「圧倒的に成功する新興企業」の頷ける共通点

ユニコーンになるベンチャーの見極め方

「もっとリスクを取れ」「失敗しろ」が日本人へのメッセージだ(写真:Valeriy_G/iStock)
創業期の企業に少額の出資をし、その企業が「ユニコーン」(評価額10億ドル以上の未上場ベンチャー)に成長して上場すれば巨額のリターンを得られるエンジェル投資。ユニコーン企業不足の日本には何が必要なのか。『エンジェル投資家』を書いた起業家&投資家ジェイソン・カラカニス氏に聞いた。

その企業が成功する要因を考える

──エンジェル投資の際には何を心掛けていますか。

投資の対象となるスタートアップ企業は実績がほぼないか、ゼロだ。一般的な投資と比べて失敗するリスクはとても高い。だから、私が投資を検討する場合は、その企業が成功する要因は何かだけを考えるようにしている。失敗する理由は無数に挙げられるからね。

──ある意味、ばくちです。

エンジェル投資家はリスクを取る生き方だ。ただ、ギャンブルになるかどうかは、投資の仕方にもよる。私の場合、成功したエンジェル投資家を研究し尽くし、彼らを出し抜く方法を考えた。
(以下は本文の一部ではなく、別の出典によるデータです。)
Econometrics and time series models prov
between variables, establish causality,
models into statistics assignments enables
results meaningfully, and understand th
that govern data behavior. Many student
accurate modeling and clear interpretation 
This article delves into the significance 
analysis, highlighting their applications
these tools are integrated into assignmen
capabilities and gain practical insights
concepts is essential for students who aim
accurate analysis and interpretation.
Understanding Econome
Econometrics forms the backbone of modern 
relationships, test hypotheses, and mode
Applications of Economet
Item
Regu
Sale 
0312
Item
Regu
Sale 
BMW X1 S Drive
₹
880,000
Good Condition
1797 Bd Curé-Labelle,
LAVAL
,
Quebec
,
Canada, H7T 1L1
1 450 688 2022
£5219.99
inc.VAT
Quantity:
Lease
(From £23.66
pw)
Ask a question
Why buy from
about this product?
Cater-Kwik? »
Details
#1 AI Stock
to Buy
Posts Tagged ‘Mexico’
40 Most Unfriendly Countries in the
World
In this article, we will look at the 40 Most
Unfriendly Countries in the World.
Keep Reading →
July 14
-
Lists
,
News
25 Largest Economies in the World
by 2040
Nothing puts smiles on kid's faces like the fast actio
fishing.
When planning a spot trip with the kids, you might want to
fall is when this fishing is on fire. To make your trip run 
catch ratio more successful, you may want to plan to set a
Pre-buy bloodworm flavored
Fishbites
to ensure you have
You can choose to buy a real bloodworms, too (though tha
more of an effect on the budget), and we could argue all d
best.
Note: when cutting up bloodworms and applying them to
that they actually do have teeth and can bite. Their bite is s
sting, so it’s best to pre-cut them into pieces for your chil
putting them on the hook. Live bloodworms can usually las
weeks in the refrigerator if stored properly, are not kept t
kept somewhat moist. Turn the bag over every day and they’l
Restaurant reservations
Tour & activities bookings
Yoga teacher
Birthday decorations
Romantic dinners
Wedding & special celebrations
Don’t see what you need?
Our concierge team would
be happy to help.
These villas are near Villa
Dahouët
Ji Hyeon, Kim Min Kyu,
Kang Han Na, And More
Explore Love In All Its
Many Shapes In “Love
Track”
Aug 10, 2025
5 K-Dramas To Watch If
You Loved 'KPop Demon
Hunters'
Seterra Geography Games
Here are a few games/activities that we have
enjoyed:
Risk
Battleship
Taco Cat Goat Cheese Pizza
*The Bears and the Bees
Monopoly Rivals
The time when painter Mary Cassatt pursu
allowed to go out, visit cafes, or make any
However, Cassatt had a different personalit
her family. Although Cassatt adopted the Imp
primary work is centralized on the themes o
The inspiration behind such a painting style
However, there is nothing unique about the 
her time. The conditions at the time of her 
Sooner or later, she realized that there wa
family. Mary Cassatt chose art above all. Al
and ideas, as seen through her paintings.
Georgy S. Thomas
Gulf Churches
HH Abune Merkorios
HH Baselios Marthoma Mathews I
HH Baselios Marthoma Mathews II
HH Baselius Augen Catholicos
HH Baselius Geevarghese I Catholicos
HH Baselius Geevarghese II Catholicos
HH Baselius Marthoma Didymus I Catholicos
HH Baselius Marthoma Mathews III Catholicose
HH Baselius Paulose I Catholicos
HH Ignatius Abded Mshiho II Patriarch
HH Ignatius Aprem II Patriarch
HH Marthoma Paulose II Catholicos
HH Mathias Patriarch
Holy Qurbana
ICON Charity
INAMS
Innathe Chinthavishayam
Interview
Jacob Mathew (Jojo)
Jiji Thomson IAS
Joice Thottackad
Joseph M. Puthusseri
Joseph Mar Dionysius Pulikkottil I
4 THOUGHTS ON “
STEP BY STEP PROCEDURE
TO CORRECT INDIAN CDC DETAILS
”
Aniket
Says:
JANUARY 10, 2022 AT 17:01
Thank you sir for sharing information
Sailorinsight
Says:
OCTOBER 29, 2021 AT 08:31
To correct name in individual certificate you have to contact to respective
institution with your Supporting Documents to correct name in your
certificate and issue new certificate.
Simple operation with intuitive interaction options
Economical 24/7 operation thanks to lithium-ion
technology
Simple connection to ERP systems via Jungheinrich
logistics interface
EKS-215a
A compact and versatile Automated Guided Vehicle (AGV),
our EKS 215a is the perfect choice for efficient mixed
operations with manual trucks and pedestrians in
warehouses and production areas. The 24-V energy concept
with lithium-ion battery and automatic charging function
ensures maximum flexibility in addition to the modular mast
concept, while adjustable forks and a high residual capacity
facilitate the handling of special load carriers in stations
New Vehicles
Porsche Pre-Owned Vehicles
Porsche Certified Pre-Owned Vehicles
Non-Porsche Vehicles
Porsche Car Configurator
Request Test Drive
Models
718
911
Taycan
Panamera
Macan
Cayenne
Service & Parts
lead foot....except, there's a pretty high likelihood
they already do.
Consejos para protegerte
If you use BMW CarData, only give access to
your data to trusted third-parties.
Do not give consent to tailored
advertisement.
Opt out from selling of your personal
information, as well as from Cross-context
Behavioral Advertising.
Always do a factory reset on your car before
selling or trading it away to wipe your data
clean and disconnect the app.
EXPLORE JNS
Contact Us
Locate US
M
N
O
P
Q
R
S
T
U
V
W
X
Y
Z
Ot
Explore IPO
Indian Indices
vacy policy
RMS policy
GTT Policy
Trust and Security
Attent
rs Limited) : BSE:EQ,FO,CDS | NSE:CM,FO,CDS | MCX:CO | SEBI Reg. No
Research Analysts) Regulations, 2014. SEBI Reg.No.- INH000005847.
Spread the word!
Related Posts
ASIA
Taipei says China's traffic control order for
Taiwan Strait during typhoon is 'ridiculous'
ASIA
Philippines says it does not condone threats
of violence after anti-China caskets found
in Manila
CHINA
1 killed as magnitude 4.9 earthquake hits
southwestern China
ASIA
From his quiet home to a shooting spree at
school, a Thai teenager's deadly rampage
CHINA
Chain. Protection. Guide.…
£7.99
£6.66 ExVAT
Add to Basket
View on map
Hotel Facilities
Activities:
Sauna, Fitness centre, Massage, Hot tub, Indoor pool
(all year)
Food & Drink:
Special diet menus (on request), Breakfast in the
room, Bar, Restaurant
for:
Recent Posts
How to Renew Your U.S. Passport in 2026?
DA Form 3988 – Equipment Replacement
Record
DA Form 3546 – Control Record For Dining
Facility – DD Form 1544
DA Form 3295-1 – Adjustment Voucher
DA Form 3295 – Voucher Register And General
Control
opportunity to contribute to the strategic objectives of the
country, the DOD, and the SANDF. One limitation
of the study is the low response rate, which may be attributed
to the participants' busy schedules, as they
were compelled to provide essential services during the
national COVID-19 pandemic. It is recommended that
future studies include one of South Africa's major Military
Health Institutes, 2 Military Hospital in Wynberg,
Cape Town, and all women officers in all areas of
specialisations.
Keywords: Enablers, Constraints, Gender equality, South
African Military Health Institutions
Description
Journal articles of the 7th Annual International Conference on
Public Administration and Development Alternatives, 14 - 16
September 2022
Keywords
その結果、エンジェル投資家になってから6年間の実績は上々だ。約150社に計1000万ドル弱を投じ、6社がユニコーンとなった。現在の運用資産は総額1億5000万ドル以上だから、リターンは実に15倍だ。

──もともとIT系メディアの記者をしていました。

ジャーナリストとエンジェル投資家とで、大切な能力は共通している。ジャーナリストは、多くの人と会い、質問し、断片的な情報を多く集めて、記事のストーリーを見極める。エンジェル投資家も投資候補の創業者に短い質問を重ねて、その人が何かを作りたいというモチベーションを本当に持っているのかを見極める。案件をふるいにかけるのが最も大切だ。